▶ **TRY IT**
Without the pictures, print each of the records below exactly as it appears.

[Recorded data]

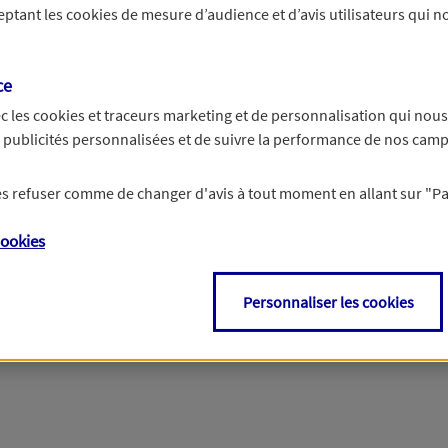
ceptant les
cookies
de mesure d’audience et d’avis utilisateurs qui no
r les informations vous concernant. Pour plus d’informations,
cliquez ici
.
ce
c les
cookies et traceurs
marketing et de personnalisation qui nous
es publicités personnalisées et de suivre la performance de nos cam
 les refuser comme de changer d'avis à tout moment en allant sur
"P
ookies
Personnaliser les cookies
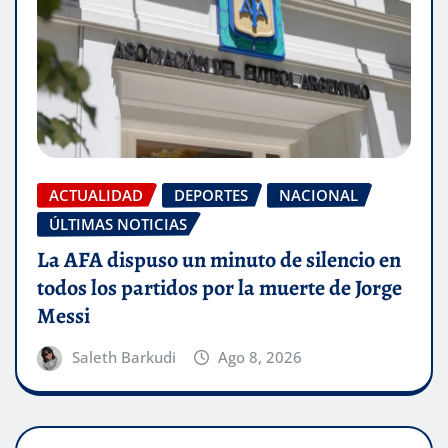
ACTUALIDAD
DEPORTES
NACIONAL
ÚLTIMAS NOTICIAS
La AFA dispuso un minuto de silencio en
todos los partidos por la muerte de Jorge
Messi
Saleth Barkudi
Ago 8, 2026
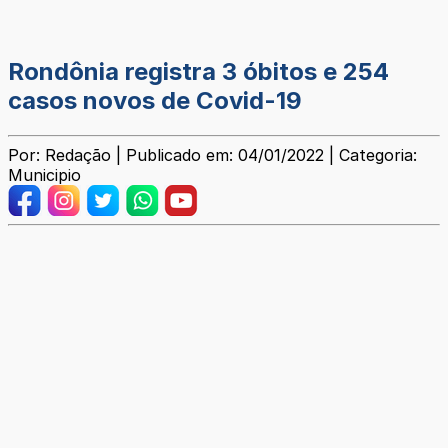
Rondônia registra 3 óbitos e 254
casos novos de Covid-19
Por: Redação | Publicado em: 04/01/2022 | Categoria:
Municipio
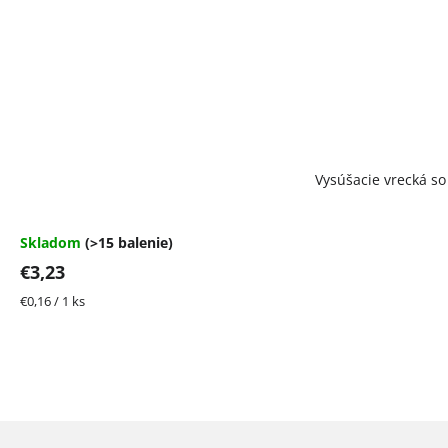
Vysúšacie vrecká so 
Skladom
(>15 balenie)
€3,23
Jednotková
€0,16 / 1 ks
cena:
Z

▶ **ANSWER TO THE EXERCISE**
ceptant les
cookies
de mesure d’audience et d’avis utilisateurs qui no
r les informations vous concernant. Pour plus d’informations,
cliquez ici
.
ce
c les
cookies et traceurs
marketing et de personnalisation qui nous
es publicités personnalisées et de suivre la performance de nos cam
 les refuser comme de changer d'avis à tout moment en allant sur
"P
ookies
Personnaliser les cookies
ACTUALIDAD
DEPORTES
NACIONAL
ÚLTIMAS NOTICIAS
La AFA dispuso un minuto de silencio en
todos los partidos por la muerte de Jorge
Messi
Saleth Barkudi
Ago 8, 2026
Rondônia registra 3 óbitos e 254
casos novos de Covid-19
Por: Redação | Publicado em: 04/01/2022 | Categoria:
Municipio
Vysúšacie vrecká so 
Skladom
(>15 balenie)
€3,23
Jednotková
€0,16 / 1 ks
cena:
Z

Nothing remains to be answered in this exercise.